La question de la légitimité des futurs élus --le président et 140 députés-- est déjà posée quand une partie importante de la population ne pourra pas voter, ou le faire librement et sereinement, en dehors de Bangui, selon les experts et l'opposition.
La tenue de ces élections présidentielle et législatives est donc un enjeu majeur pour le pays mais aussi la communauté internationale, qui tente de l'aider à se reconstruire et d'y maintenir une sécurité toute relative depuis 2014.
« Calfeutré chez moi »
A Bangui, le calme règne ces derniers jours mais la peur suinte dans certains quartiers. « Je pense que beaucoup de gens n'iront pas voter et moi-même j'hésite encore », lâchait samedi soir Bertrand, un commerçant.
A l'intérieur du pays, loin de la capitale encore, des combats sporadiques ont toujours lieu, compromettant la tenue du scrutin dans les provinces.
« Tout le monde est en train de fuir en ce moment, je suis calfeutré chez moi », témoignait samedi soir Robert, de Boali, à 80 km au nord de Bangui. « Comment voter quand nous n’avons même pas nos cartes d’électeurs ? », se lamentait-il au téléphone, la voix entrecoupée par des détonations pas si lointaines.
« Les élections vont mal se passer et la population se retrouve prise en otage de la situation actuelle, » estime Roland Marchal, du Centre de recherches internationales (CERI) de Sciences Po à Paris.

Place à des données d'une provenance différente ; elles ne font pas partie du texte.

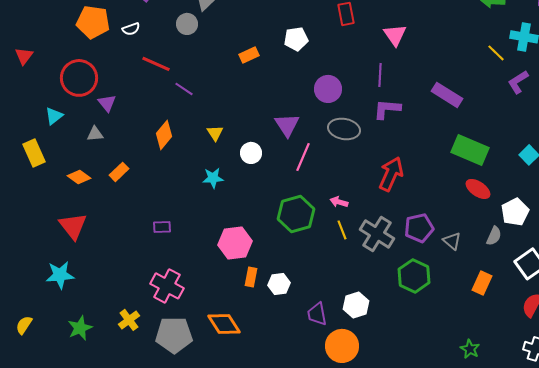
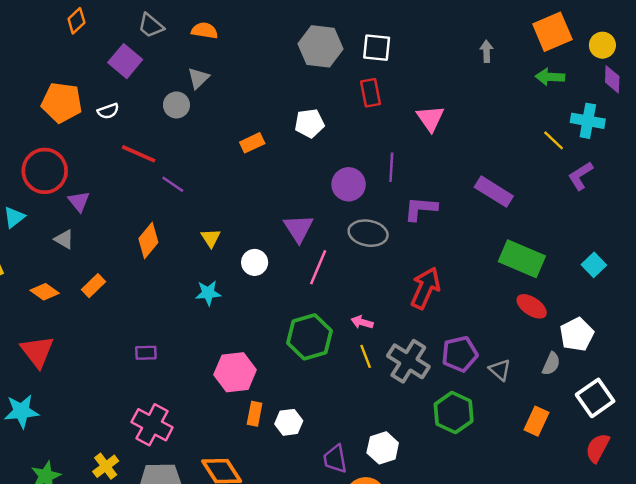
purple line: (380, 75) -> (391, 167), moved
gray triangle: (95, 134) -> (64, 239), turned 36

Pour Thierry Vircoulon, de l'Institut français des relations internationales (Ifri), « les rebelles peuvent largement tenir plusieurs préfectures, ils n'ont pas besoin d'aller jusqu'à Bangui pour perturber les élections ».
Mais ces combattants, habitués en 2013 et 2014 à attaquer des civils abandonnés par une armée alors en déroute, font aujourd'hui face à une sérieuse opposition. En plus des habituels 11 500 Casques bleus, renforcés jeudi par 300 soldats rwandais, Moscou et Kigali ont volé il y a quelques jours au secours du pouvoir de Touadéra, qui accuse l'ancien président François Bozizé de mener une « tentative de coup d’Etat » à la tête de ces rebelles, ce qu'il dément.
Opposition dispersée
La Russie, soutenant ouvertement depuis 2018 le gouvernement Touadéra, a envoyé 300 « instructeurs militaires » --en fait des paramilitaires de société privées russes de sécurité-- en renfort de centaines de leurs pairs déployés depuis plus de deux ans. Et le Rwanda a dépêché des soldats d'élite hors Minusca, « des centaines » selon Bangui.

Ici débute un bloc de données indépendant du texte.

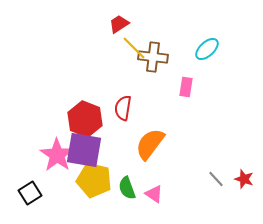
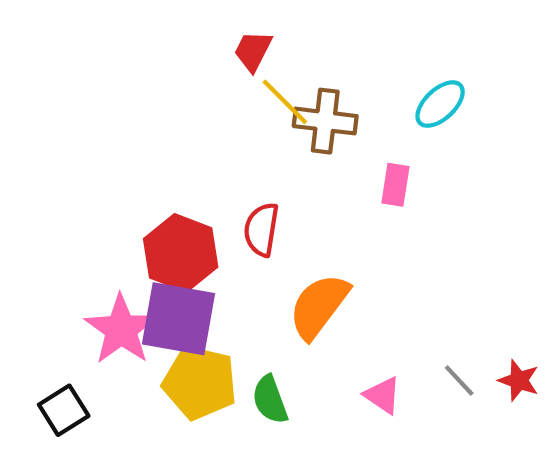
red trapezoid: (119, 24) -> (253, 51), turned -30
pink triangle: (154, 194) -> (383, 395), moved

L'opposition s'avance en ordre dispersé, avec pas moins de 15 candidats, face à un Touadéra qui a, selon les experts et les diplomates, toutes les chances d'obtenir un second mandat.
Mais l'opposition accuse aussi le camp du chef de l'Etat de préparer des fraudes massives pour l'emporter dès le premier tour.
Des milliers de personnes ont été tuées et plus d'un quart des 4,9 millions de Centrafricains ont fui leur domicile depuis le début de la guerre civile, en 2013, quand une coalition à dominante musulmane, la Séléka, a renversé François Bozizé.
Les affrontements entre Séléka et milices chrétiennes et animistes anti-balaka ont ensuite fait rage, les deux camps étant accusés par l'ONU de crimes de guerre et contre l'humanité.
Depuis 2018, la guerre avait considérablement baissé d'intensité, les groupes armés se disputant le contrôle des ressources tout en perpétrant sporadiquement attaques et exactions contre les civils.